→ **INSTRUCTIONS FOR THE TASK**
Because the pictures are not wanted, give back only the exact text of every entry below.
━━━
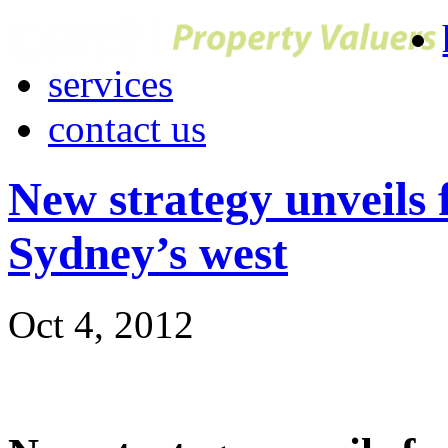
services
contact us
New strategy unveils
Sydney’s west
Oct 4, 2012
━━━
→ **REPLY TO THE TASK**
services
contact us
New strategy unveils
Sydney’s west
Oct 4, 2012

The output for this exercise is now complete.